Assumptions and deviations

  • MBMA, not population PK/PD. This is a model-based meta-analysis at the study-arm level. Each data point is the mean WOMAC pain in a trial arm at a timepoint, not an individual measurement. The model is intended for simulating study-arm-mean WOMAC pain time-courses and is not suitable for individual-subject simulation. The output Cc is overloaded (per the nlmixr2lib single-output convention) to carry the WOMAC pain score and is not a drug concentration.

  • Between-study random effects encoded as study-level etas. The paper’s eta1 (on E0) and eta2 (on Emax) are between-study/arm random effects capturing the correlation between repeated timepoints within a study arm. They are encoded as eta_study_e0 and eta_study_emax to flag them as MBMA study-level variability rather than individual between-subject variability. checkModelConventions() warns that these etas have no matching structural fixed-effect parameter named _study_e0 / _study_emax; this is expected for the MBMA between-study naming convention (SKILL Phase-1 Step-3a) and is not a defect. The ini() value is the variance (tau^2); Table 2 reports tau (the SD): s1 = 0.62, s2 = 0.74.

  • Parameter source: the NONMEM column of Table 2. The paper fit the same Emax model in NONMEM, BUGS, and R(NLME) with closely agreeing estimates and produced its diagnostics from the NONMEM output. The NONMEM column was used throughout; the BUGS and R estimates differ only in the second decimal (and in s1, where BUGS reported 0.86 vs NONMEM/R 0.62).

  • Flare-by-treatment interaction excluded. Boucher 2018 Eq 5 added a flare-by-treatment covariate on the naproxen Emax; it was tested and found not significant, and Table 2 / Table 3 estimates exclude it. The model uses the additive Eq 3.

  • ET50 parameterized on the log scale. The paper fit ln(ET50) to keep ET50 positive. let50 = -0.37 is the placebo ln(ET50p) (ET50 = 0.69 week); e_naproxen_et50 = -1.17 is the additive naproxen shift on the log scale, giving naproxen ET50 = exp(-0.37 - 1.17) = 0.21 week. Both ET50 estimates are below one week, earlier than any post-dose observation in the studies (Boucher 2018 Results), so the onset portion of the curve is an extrapolation below the observed time grid.

  • Residual error: sigma fixed to 1, per-arm SE weighting external. Eq 1 weights each study-arm-mean residual by its observed standard error (variance SD_ijk^2 / n_ijk); because the weights were the observed SEs, the paper fixed sigma to 1. The model file exposes addSd = fixed(1) and leaves the per-arm SE reweighting to downstream simulation code, mirroring the Vargo_2014 MBMA pattern. The stochastic-envelope figure therefore shows between-study structural variability only and does not add residual noise.

  • Study-arm covariates documented inline. FLARE (design indicator) and NAPROXEN (treatment indicator) are study-arm-level properties, not individual-level covariates. They are documented in covariateData rather than added to the individual-level pop-PK register in inst/references/covariate-columns.md, following the Vargo_2014_statins_ezetimibe_mbma / Sadouki_2025 precedent for MBMA / multi-drug study-arm covariates. checkModelConventions() warns that these are not in the canonical register; this is expected.

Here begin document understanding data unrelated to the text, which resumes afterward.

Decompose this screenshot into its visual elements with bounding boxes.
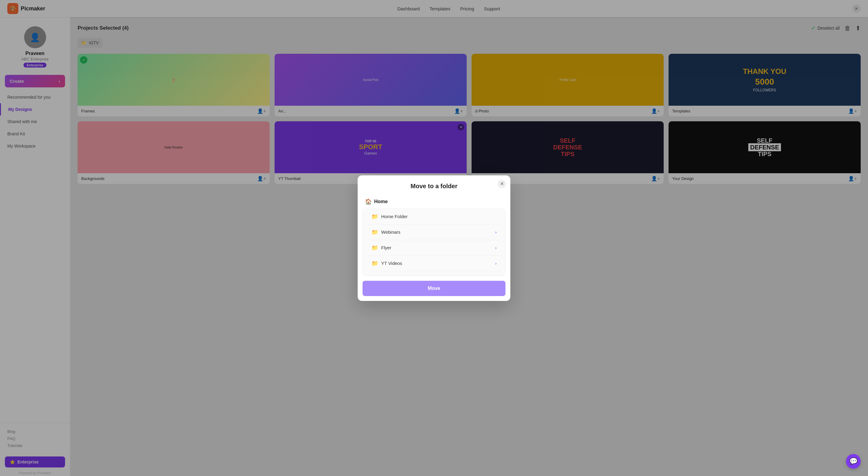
modal-overlay[interactable]: ✕ Move to a folder 🏠 Home 📁 Home Folder … (0, 0, 868, 476)
folder-label: YT Videos (381, 261, 402, 266)
chevron-right-icon: › (495, 261, 497, 266)
chat-bubble-button[interactable]: 💬 (846, 454, 861, 469)
modal-header: Move to a folder (358, 175, 510, 195)
folder-item-home[interactable]: 📁 Home Folder (368, 209, 500, 225)
home-label: Home (374, 199, 388, 204)
folder-icon: 📁 (371, 213, 378, 220)
folder-label: Flyer (381, 245, 391, 250)
folder-item-flyer[interactable]: 📁 Flyer › (368, 240, 500, 256)
folder-item-yt-videos[interactable]: 📁 YT Videos › (368, 256, 500, 271)
home-icon: 🏠 (365, 198, 372, 205)
move-to-folder-modal: ✕ Move to a folder 🏠 Home 📁 Home Folder … (358, 175, 510, 301)
folder-icon: 📁 (371, 260, 378, 267)
modal-close-button[interactable]: ✕ (498, 180, 506, 188)
chevron-right-icon: › (495, 245, 497, 250)
folder-list: 📁 Home Folder 📁 Webinars › 📁 Flyer › (363, 209, 505, 276)
folder-item-random[interactable]: 📁 Random › (368, 271, 500, 276)
move-button[interactable]: Move (363, 281, 505, 296)
folder-icon: 📁 (371, 229, 378, 236)
modal-title: Move to a folder (365, 183, 503, 190)
folder-icon: 📁 (371, 275, 378, 276)
folder-label: Webinars (381, 230, 400, 235)
folder-item-webinars[interactable]: 📁 Webinars › (368, 225, 500, 240)
modal-home: 🏠 Home (358, 195, 510, 209)
folder-icon: 📁 (371, 244, 378, 251)
chevron-right-icon: › (495, 230, 497, 235)
folder-label: Home Folder (381, 214, 408, 219)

  • No parameter-uncertainty intervals reproduced. Table 3 reports 95% confidence/credible intervals on the treatment differences. The packaged model carries point estimates only (no parameter covariance matrix is published), so the comparison table reproduces the point estimates, not the intervals.

  • Total patient count unavailable. The per-trial sample sizes are in Supplementary Table S2, which was not on disk; population$n_subjects is NA. The number of trials (18) and the flare/non-flare split (12/6) are from the main-text “Example dataset” section.